# strong pulling



## leahisabella16 (13 February 2015)

Hi everyone! I could really do with as much advice as possible on this one.

I have a cob gelding rising 2 and over the past week or so he's figured out that he can pull, and hard. It's getting to the point now where he will just want to pull no matter which way you turn and there's just nothing I can do. Once he starts it's hard to get him to stop. And once he realises I'm losing my footing trying to get him to turn he'll decide to trot or canter off and then I'm really stuck!

This problem is just getting worse and I really need to resolve it now before it gets too bad! He went through a phase of not wanting to move at all and it didn't take him long to get him out of that but now he's just gone the complete opposite and it's dangerous for him and others. I knew this day would come I just secretly hoped it wouldn't 

Please, please can anyone offer any advice at all?
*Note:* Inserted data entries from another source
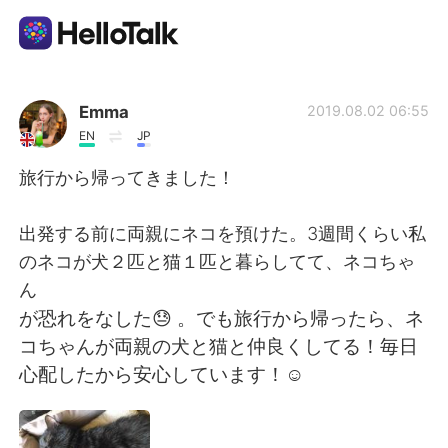
언어 교환 앱
Emma
2019.08.02 06:55
EN
JP
AI Grammar Checker
旅行から帰ってきました！
한국어
出発する前に両親にネコを預けた。3週間くらい私
のネコが犬２匹と猫１匹と暮らしてて、ネコちゃ
ん
English
简体中文
が恐れをなした😓 。でも旅行から帰ったら、ネ
コちゃんが両親の犬と猫と仲良くしてる！毎日
繁體中文
Español
心配したから安心しています！☺️
العربية
Français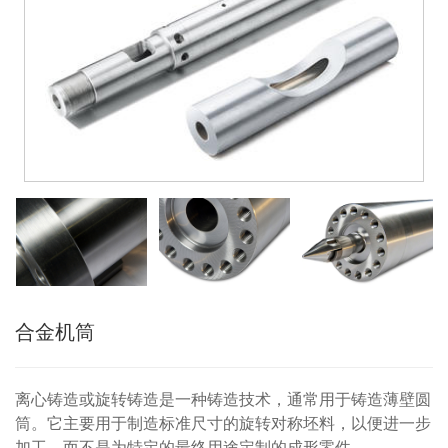
合金机筒
离心铸造或旋转铸造是一种铸造技术，通常用于铸造薄壁圆
筒。它主要用于制造标准尺寸的旋转对称坯料，以便进一步
加工，而不是为特定的最终用途定制的成形零件。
Thanks so much in advance x


----------



## debserofe (13 February 2015)

Sounds like he has learned to move you very well - I have a 17hh IDxTB who was pretty good at leading me until I learnt to lead him!!  Have a look at Buck Brannaman ground work and seek help from a good horsemanship instructor as this will only get worse, before it hopefully gets better!  It is resolveable as my boy (late cut, bolshy, yada, yada) can now be led in from the field (he has also been taught to put his head down so low that my 9 yr old granddaughter can halter him!) by anyone, whether they are young, old, fast, slow, experienced or novice!  I can also push a wheelbarrow, whilst leading any one of my horses, stop to pick something up and then carry on without any of them pulling on me.


----------



## Katie :) (14 February 2015)

I agree with debserofe, a good horemanship instructor will really help. He needs to learn to respect you a bit more and realise that you need space. Forcing him and yanking him like some people may do won't help (not suggesting you would). Make sure he respects you from the ground. With mine I bought a 10ft lead rope (or use a lunge) and taught him to follow me with a loose rope, rather than drag me around the yard for half an hour. I would take a deep breath and slowly give him that extra bit of rope (its a good idea to practice in an arena or decently sized enclosed place so you feel a bit more secure!) he may try to run with the rope but you ideally need to just remain calm, allow as much rope as you can to him but with enough that you still have enough to grip. Try then walking in a direction, allowing him to follow, if he gets jumpy or anything, just allow him that extra space (this helps with a jumpy horse who just gets a bit hot and tries to get away from you in all directions, like a horse I used to have! Not sure if this applies to yours?). If when you are leading him he just pulls ahead, wanting to walk on faster and gallop into the horizon: try to again, lead with a looser grip, and as soon as you realise he is starting to overtake you, get infront of him and forcefully with your weight stop him and make him take a few steps backwards and stand relaxed, then begin again and repeat until he realises that he has to follow you, not the other way round! When doing it if you keep a relaxed stance, with loose shoulders and no waving arms, it should help to relax and ease him. Also have a go at loose schooling where you set him loose with no tack or headcollar in the arena and teach him to react to your voice commands and body language, using join up to return him to you once you finish the session. I used this with a 17hh 'ex-lunatic', he now listens to me and only me and he will follow me a few feet behind with no headcollar or lead, totally relaxed and treating me as his leader. I now loose school and join-up either before or after most sessions I have in the arena. However, if you haven't loose schooled/join-up before it's a good idea to have a go with someone who has experience in it/a horsemanship professional. Don't expect any instant results, it can take a while for a horse, especially a young one to understand the concept of respect and relaxation. I hope this is helpful, sorry if you already knew all this, I wasn't sure


----------



## leahisabella16 (16 February 2015)

Thanks so much for your replies. I have been doing work in the school with him and it's so strange because he doesn't put a foot wrong in there and does everything asked of him and is actually very respectful. And same in his stable. It's just walking that seems to be his problem. Though I have just bought him one of those anti-pull halters and this morning he was a star. Maybe just realised he's not in control out in the open now? Fingers crossed that's stopped it!


----------



## Pearlsasinger (16 February 2015)

I was just going to suggest that you get a halter to use rather than trying to lead in a headcollar.  I stop my horses at various points on the way to the field for a rub/treat so that they are not expecting to just march on until they get to the gate and get used to listening for me asking them to do various things.  If he is still rushing a schooling whip held in front of the nose can be very useful.  It acts as a barrier and should not touch the horse.


----------